## Task requirements
Search the data below, and report every line in which "Frau" occurs.
=-=-=-=-=
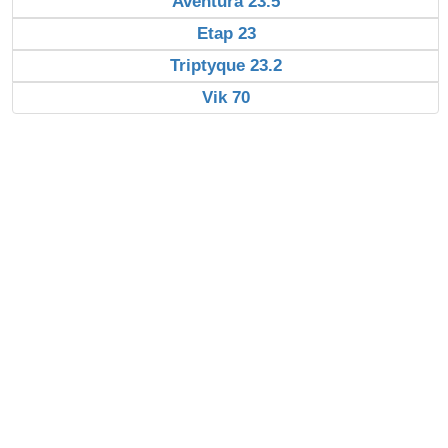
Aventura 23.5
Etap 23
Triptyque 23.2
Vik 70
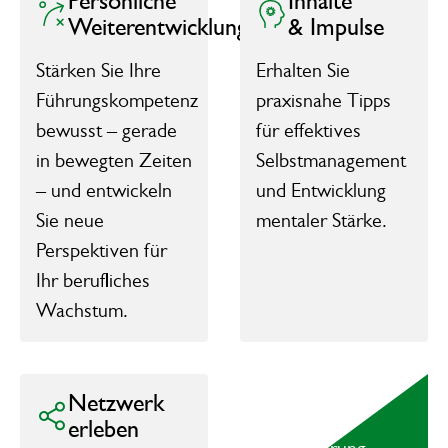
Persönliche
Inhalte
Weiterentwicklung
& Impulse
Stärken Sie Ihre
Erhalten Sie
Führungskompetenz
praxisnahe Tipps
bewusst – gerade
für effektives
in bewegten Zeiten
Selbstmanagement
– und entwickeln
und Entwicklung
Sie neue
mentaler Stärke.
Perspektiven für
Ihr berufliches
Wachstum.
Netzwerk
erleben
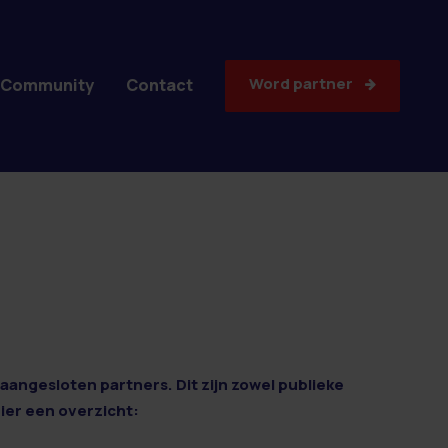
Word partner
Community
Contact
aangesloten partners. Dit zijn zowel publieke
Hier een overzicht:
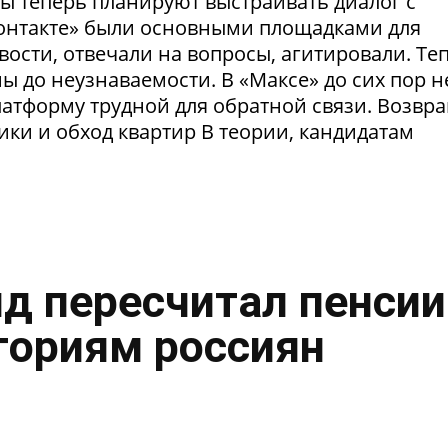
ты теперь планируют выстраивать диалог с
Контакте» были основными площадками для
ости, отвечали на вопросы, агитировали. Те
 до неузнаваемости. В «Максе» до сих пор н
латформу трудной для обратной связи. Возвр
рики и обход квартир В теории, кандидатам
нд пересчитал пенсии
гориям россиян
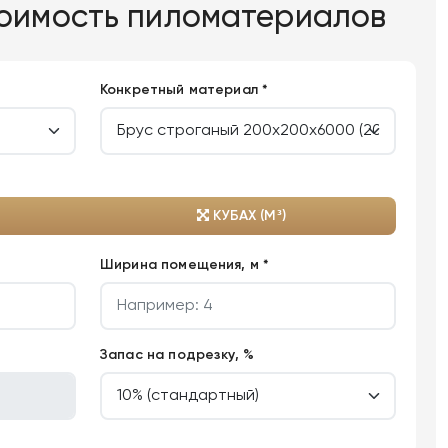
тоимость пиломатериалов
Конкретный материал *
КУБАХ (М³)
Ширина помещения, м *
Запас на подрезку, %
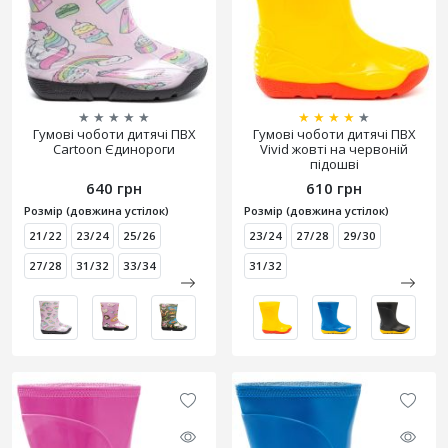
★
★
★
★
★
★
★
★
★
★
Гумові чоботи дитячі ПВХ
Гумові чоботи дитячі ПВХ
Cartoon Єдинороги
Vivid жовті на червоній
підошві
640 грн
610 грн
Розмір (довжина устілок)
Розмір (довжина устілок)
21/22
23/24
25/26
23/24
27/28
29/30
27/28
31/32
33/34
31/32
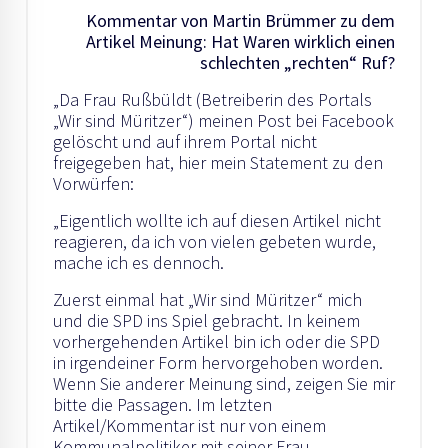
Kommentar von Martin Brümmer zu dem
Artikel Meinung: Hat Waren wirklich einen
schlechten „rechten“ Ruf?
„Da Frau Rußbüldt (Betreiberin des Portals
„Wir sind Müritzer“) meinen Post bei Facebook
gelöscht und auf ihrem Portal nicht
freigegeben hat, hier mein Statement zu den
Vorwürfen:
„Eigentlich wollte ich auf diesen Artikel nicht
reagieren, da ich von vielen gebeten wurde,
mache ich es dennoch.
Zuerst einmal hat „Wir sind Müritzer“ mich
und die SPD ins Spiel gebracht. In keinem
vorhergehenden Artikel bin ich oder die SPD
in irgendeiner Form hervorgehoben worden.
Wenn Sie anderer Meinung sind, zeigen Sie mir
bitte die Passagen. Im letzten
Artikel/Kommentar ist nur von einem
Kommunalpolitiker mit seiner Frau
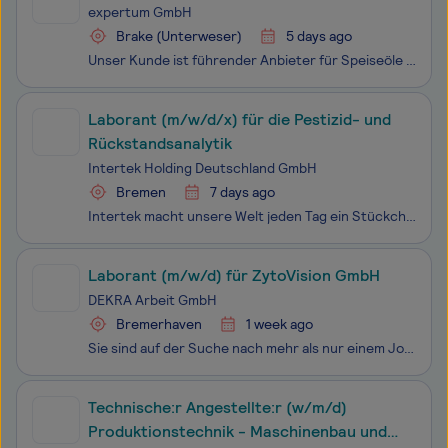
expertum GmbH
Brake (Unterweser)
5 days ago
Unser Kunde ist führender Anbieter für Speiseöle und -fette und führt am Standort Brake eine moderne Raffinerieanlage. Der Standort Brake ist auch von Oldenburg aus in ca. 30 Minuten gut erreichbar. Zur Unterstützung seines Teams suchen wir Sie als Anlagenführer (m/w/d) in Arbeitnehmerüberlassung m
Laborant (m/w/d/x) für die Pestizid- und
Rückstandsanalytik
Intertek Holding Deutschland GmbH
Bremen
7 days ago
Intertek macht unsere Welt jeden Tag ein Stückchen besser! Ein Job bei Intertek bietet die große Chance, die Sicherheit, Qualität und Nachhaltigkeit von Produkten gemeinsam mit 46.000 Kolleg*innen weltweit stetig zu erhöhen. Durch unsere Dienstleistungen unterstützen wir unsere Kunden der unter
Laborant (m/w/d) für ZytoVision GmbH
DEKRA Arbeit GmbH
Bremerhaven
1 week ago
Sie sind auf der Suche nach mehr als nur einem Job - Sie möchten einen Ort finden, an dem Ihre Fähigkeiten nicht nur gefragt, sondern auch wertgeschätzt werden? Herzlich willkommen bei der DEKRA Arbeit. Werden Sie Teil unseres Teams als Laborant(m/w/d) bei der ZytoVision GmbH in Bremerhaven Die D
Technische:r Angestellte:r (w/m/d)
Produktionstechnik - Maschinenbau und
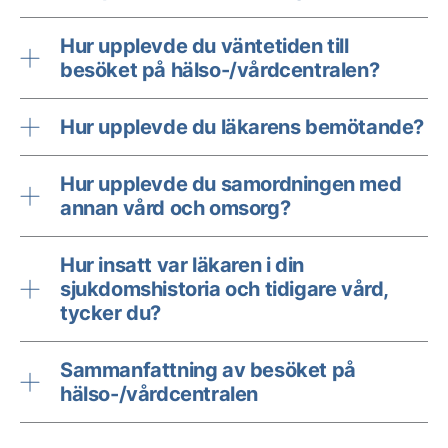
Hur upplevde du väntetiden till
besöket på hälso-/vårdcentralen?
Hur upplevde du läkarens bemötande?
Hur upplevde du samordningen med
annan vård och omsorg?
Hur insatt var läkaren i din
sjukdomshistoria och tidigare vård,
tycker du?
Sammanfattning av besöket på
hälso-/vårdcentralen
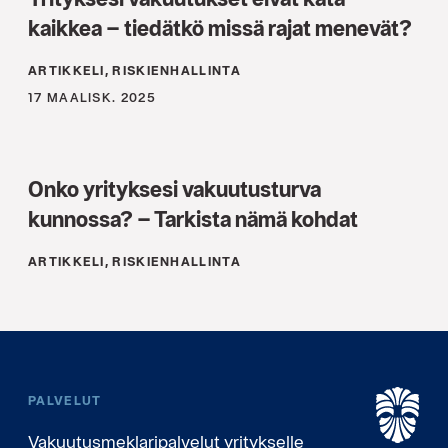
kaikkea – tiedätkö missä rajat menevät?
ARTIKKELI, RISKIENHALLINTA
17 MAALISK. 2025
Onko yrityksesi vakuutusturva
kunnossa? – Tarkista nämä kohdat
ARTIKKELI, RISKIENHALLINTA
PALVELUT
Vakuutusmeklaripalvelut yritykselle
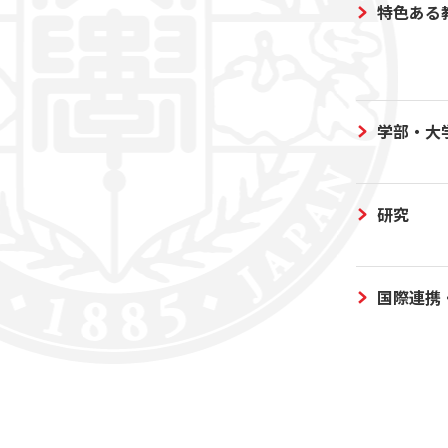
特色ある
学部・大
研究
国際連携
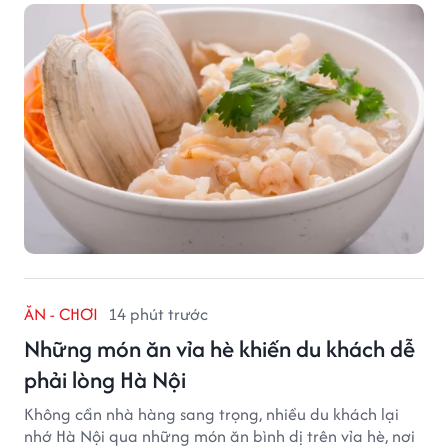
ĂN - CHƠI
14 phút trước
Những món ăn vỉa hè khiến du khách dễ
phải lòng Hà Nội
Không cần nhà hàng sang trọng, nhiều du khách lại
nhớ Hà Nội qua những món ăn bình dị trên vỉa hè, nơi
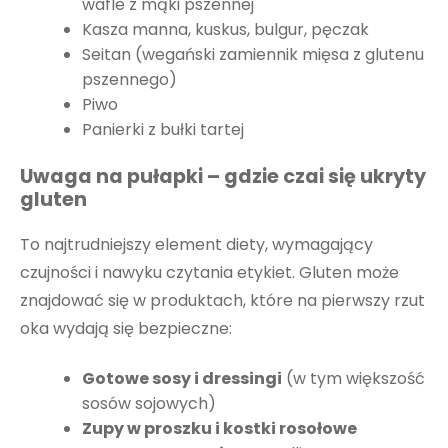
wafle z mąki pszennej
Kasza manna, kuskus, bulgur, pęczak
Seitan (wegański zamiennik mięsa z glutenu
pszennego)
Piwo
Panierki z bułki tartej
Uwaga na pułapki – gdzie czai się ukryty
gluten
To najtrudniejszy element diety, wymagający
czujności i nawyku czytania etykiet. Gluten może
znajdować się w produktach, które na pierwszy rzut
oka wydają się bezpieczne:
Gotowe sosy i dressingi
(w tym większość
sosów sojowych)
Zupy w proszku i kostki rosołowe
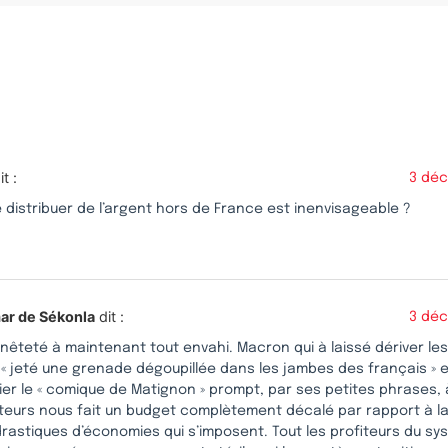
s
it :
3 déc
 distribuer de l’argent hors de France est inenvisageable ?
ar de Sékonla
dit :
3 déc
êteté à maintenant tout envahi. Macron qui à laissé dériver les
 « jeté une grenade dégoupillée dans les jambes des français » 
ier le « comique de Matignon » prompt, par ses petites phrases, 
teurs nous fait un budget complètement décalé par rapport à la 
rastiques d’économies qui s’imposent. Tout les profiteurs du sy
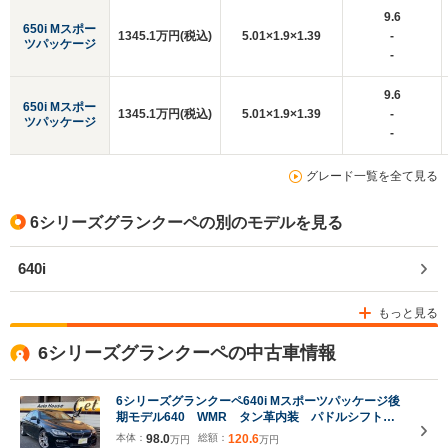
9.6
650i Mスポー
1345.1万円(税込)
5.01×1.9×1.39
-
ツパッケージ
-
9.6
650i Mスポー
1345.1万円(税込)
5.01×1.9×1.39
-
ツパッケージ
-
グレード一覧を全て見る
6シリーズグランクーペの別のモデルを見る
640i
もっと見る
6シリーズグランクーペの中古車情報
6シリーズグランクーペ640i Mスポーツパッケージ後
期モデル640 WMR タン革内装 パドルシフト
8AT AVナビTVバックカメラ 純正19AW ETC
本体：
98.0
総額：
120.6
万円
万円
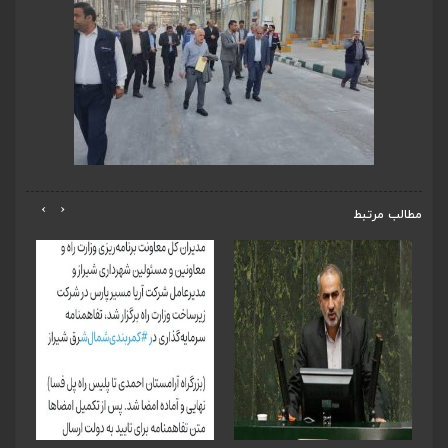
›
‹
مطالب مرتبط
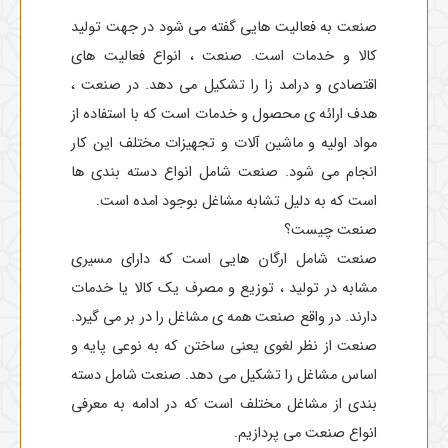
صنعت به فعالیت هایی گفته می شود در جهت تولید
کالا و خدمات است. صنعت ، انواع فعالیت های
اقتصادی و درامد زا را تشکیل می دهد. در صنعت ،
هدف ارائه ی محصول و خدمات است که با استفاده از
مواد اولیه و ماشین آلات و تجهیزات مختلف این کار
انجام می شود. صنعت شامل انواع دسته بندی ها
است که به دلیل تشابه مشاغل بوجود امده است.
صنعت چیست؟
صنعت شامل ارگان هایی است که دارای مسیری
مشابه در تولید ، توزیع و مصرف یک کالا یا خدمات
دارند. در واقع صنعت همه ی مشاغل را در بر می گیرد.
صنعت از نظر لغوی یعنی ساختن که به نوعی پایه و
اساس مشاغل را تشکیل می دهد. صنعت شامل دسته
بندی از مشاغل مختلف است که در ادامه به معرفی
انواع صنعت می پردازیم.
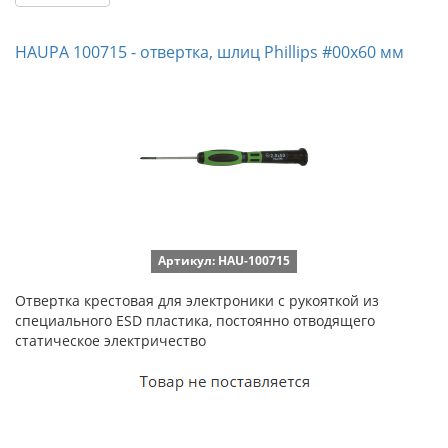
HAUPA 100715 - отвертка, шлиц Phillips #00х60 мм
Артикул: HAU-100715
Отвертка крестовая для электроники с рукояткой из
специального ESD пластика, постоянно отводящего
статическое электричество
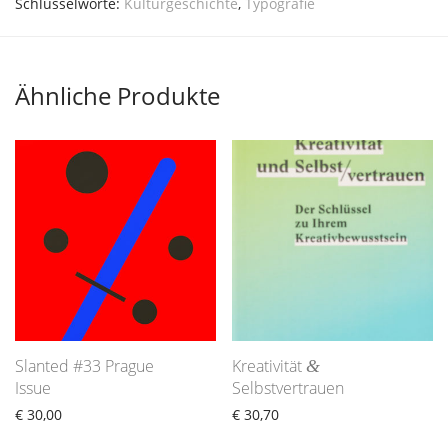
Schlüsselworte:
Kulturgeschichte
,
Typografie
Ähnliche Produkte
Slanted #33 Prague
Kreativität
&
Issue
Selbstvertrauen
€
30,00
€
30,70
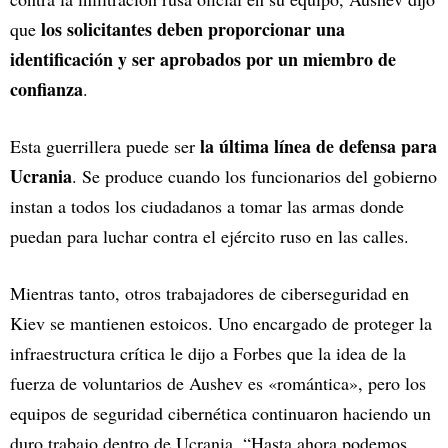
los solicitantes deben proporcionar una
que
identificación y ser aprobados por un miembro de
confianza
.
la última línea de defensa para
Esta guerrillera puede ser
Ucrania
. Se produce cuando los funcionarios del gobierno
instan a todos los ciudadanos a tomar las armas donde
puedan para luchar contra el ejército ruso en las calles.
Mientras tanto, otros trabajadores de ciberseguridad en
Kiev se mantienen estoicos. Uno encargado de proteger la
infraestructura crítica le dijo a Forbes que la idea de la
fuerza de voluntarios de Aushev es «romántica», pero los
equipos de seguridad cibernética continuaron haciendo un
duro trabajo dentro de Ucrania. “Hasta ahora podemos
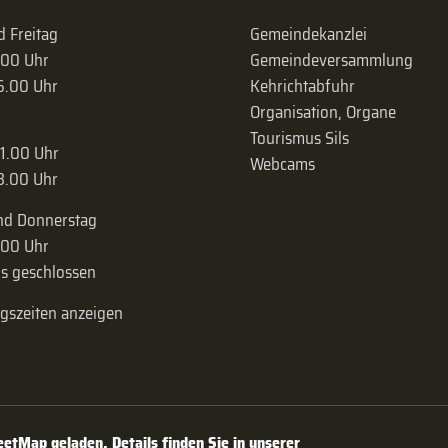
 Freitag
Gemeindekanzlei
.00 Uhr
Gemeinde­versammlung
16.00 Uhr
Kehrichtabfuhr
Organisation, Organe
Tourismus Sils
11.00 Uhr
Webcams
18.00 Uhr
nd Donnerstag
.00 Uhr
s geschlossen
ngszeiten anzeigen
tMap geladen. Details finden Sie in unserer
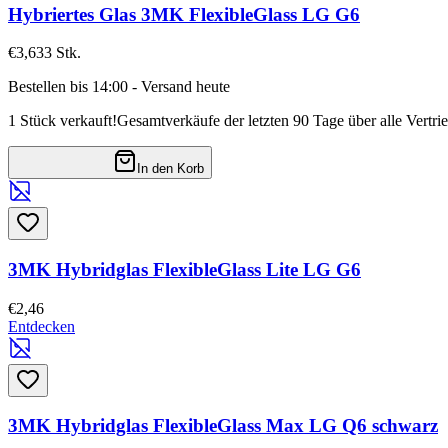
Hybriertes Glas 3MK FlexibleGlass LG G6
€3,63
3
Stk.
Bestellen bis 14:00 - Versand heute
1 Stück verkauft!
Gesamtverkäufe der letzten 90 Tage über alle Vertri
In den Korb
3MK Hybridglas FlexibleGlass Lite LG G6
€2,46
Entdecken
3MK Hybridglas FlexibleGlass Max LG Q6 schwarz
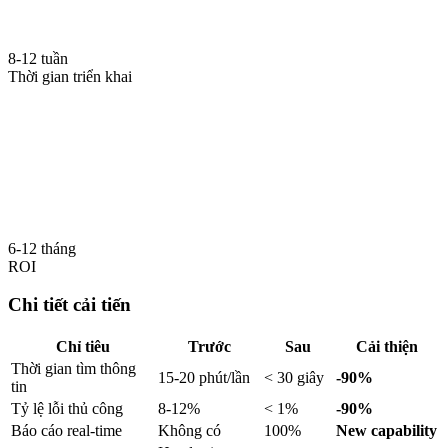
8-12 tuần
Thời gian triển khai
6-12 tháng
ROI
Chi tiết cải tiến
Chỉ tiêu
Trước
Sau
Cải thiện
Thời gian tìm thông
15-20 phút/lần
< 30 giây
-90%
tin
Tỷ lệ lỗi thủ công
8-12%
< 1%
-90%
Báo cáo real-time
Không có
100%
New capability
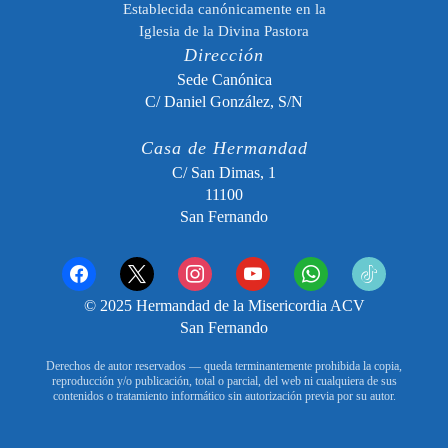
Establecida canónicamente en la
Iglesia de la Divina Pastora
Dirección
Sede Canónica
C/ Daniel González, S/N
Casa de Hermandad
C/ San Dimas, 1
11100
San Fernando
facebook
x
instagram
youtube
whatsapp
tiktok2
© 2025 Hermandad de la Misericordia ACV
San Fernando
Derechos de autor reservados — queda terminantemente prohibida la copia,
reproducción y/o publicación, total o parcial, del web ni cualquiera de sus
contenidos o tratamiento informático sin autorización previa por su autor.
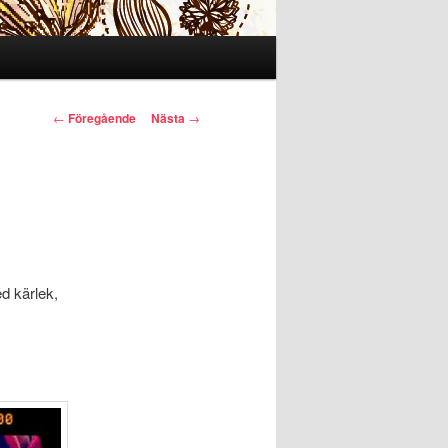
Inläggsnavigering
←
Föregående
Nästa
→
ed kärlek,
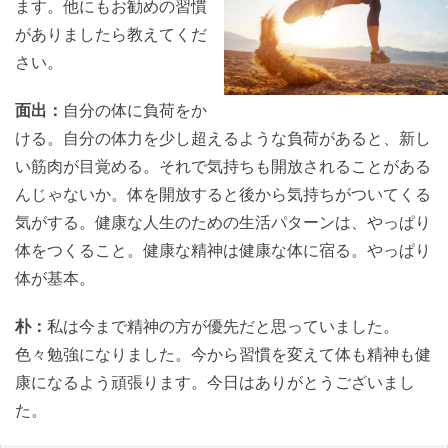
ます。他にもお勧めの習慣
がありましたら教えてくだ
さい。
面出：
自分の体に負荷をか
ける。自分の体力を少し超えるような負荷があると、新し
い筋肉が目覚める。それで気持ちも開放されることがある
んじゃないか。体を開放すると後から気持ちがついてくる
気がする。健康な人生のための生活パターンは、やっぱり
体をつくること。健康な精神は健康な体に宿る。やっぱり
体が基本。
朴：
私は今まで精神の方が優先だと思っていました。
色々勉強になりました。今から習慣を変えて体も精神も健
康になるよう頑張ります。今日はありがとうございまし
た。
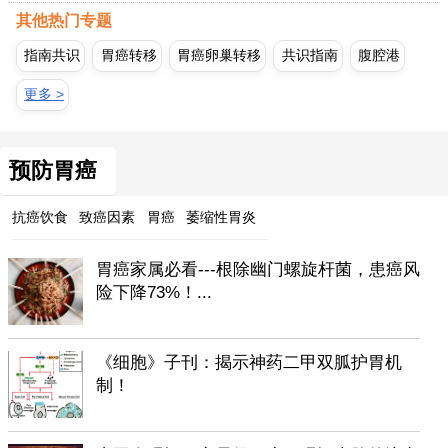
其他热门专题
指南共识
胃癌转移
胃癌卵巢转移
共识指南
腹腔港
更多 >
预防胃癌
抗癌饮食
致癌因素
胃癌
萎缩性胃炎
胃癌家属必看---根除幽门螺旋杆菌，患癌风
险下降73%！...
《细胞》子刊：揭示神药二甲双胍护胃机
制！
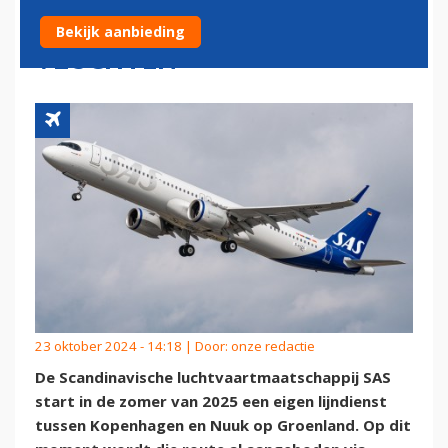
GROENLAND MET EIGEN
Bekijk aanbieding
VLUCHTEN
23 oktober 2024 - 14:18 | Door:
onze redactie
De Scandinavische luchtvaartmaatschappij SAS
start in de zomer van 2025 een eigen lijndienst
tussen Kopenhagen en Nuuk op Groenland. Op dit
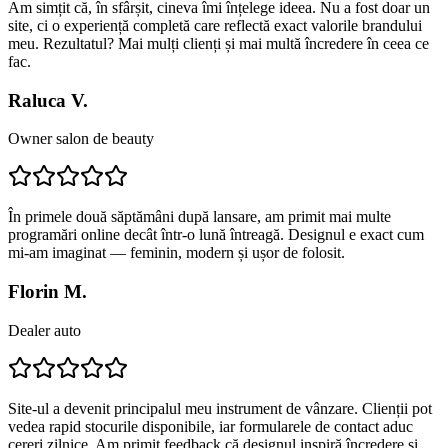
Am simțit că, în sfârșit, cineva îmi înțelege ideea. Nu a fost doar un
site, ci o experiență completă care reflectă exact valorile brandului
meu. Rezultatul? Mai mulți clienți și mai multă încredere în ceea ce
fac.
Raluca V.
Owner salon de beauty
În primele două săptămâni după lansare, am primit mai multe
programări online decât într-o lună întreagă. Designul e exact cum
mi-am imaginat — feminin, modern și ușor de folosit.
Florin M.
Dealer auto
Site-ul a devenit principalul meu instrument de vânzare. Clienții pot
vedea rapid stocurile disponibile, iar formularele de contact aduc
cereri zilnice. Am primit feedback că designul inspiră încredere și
=-=-=-=-=
## Completed exercise
„Da Frau Rußbüldt (Betreiberin des Portals
Kommunalpolitiker mit seiner Frau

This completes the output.